Conventional datasets primarily dealt with videos (or images) focusing on a single character, but the kinetic typography video dataset 210 according to the present invention deals with visual effects and animations that include several (or multiple) characters. That is, the kinetic typography video dataset 210 according to the present invention has a distinguishing feature in that it may represent animations of sentences or multiple words, rather than a single character, which differentiates it from conventional datasets. For example, the videos included in the kinetic typography video dataset 210 are composed of videos created by professional designers, and these videos visually depict how the characters move, expressed very intricately, handling complex animation effects commonly used in motion graphic design therethrough.

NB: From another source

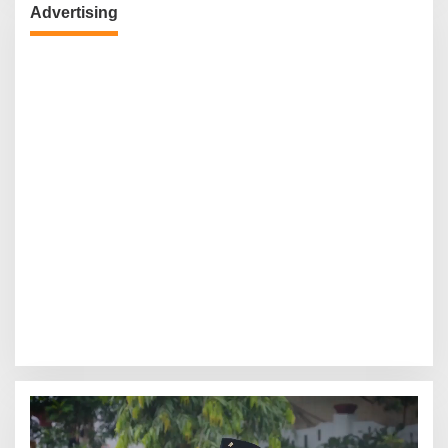
Advertising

The kinetic typography video generation system 1000 may use kinetic typography templates and randomly replace the text content to augment the data. The augmented data may constitute a video dataset. In the present invention, the kinetic typography video generation model 400 may be trained using the data included in the augmented video dataset.

For example, the kinetic typography video generation system 1000 may generate a dataset by randomly arranging a specific number of characters from a plurality of characters, including uppercase and lowercase alphabets. This allows for a variety of arrangements and character-specific effects while maintaining consistent style between multiple characters.

In an embodiment, the videos included in the kinetic typography video dataset 210 are rendered at a preset resolution (for example, 1,920×1,080), and each video may be a video of a specific duration (for example, 3 seconds). Then, each video may be downsampled to a specific resolution (for example, 512×288) for training and converted to a specific frame rate (for example, 8 frames per second (fps)).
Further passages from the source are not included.